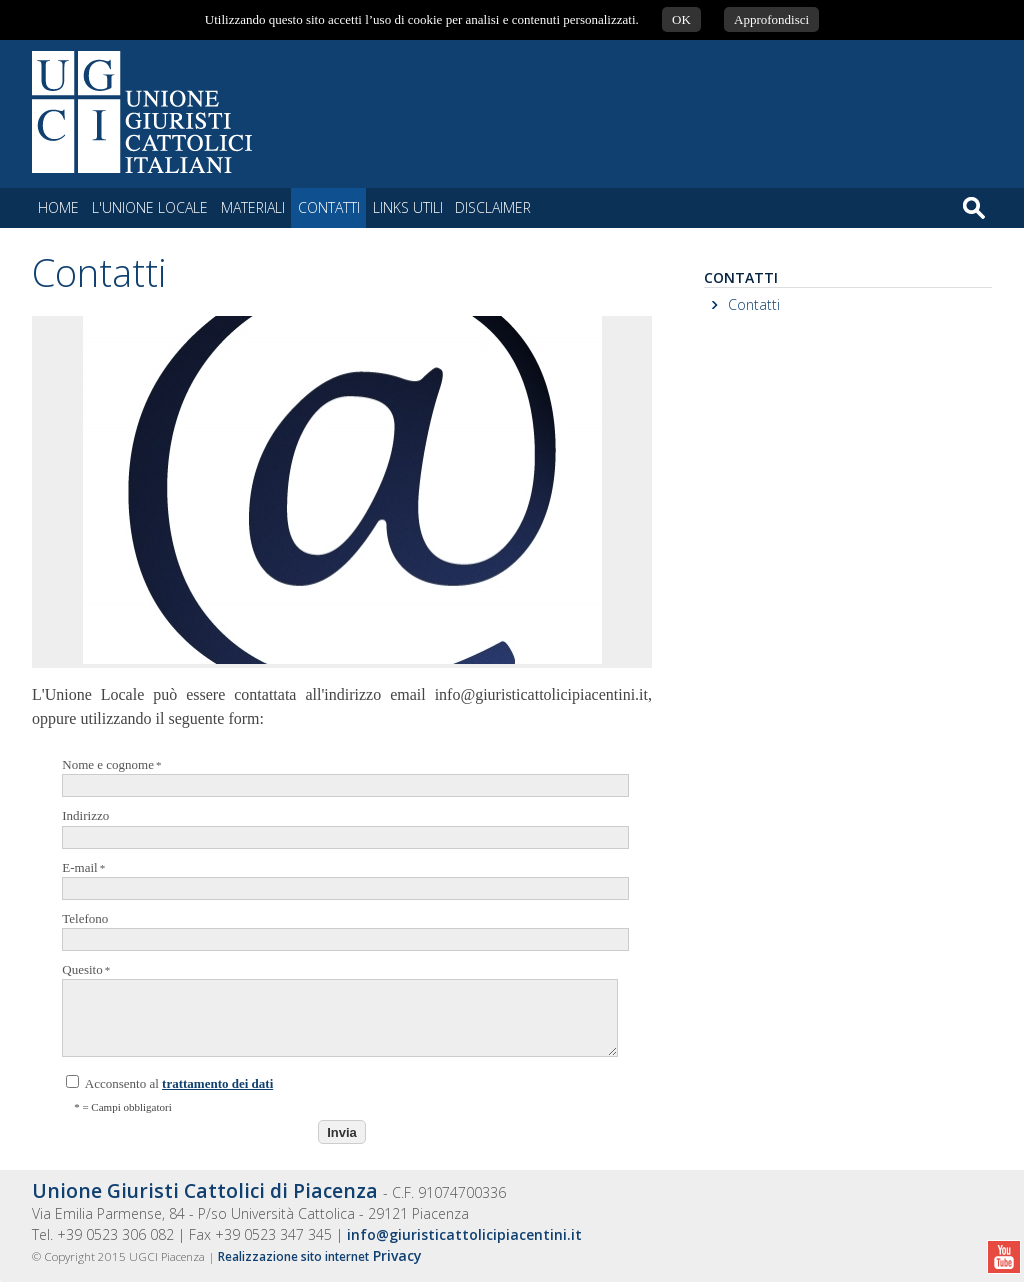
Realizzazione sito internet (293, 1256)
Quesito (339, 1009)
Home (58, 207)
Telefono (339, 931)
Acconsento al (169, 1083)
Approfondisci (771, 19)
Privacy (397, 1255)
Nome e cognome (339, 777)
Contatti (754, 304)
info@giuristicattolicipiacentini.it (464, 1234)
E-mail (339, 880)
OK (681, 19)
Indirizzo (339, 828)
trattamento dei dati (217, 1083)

--*--

Could you write out every record exactly, leaving the pictures out?

Realizzazione sito internet (293, 1256)
Quesito (339, 1009)
Home (58, 207)
Telefono (339, 931)
Acconsento al (169, 1083)
Approfondisci (771, 19)
Privacy (397, 1255)
Nome e cognome (339, 777)
Contatti (754, 304)
info@giuristicattolicipiacentini.it (464, 1234)
E-mail (339, 880)
OK (681, 19)
Indirizzo (339, 828)
trattamento dei dati (217, 1083)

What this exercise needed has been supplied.